What needs to be done: Copy each line of the listing below exactly and drop the images.

Listed entries:

++++++++++++++++++++

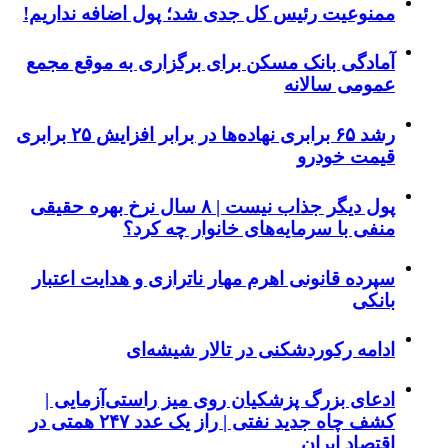
ممنوعیت رئیس کل جدی شد؛ پول اضافه نداریم!
آمادگی بانک مسکن برای برگزاری به موقع مجمع
عمومی سالانه
رشد ۶۵ برابری نهاده‌ها در برابر افزایش ۲۵ برابری
قیمت خودرو
پول دیگر جذاب نیست | ۸ سال نرخ بهره حقیقی
منفی با سرمایه‌های خانوار چه کرد؟
سپرده قانونی اهرم مهار ناترازی و هدایت اعتبار
بانکی
ادامه رکوردشکنی در تالار شیشه‌ای
ادعای بزرگ پزشکیان روی میز راستی‌آزمایی |
کشف چاه جدید نفتی | راز یک عدد ۲۴۷ همتی در
اقتصاد ایران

++++++++++++++++++++

Exercise output:
ممنوعیت رئیس کل جدی شد؛ پول اضافه نداریم!
آمادگی بانک مسکن برای برگزاری به موقع مجمع
عمومی سالانه
رشد ۶۵ برابری نهاده‌ها در برابر افزایش ۲۵ برابری
قیمت خودرو
پول دیگر جذاب نیست | ۸ سال نرخ بهره حقیقی
منفی با سرمایه‌های خانوار چه کرد؟
سپرده قانونی اهرم مهار ناترازی و هدایت اعتبار
بانکی
ادامه رکوردشکنی در تالار شیشه‌ای
ادعای بزرگ پزشکیان روی میز راستی‌آزمایی |
کشف چاه جدید نفتی | راز یک عدد ۲۴۷ همتی در
اقتصاد ایران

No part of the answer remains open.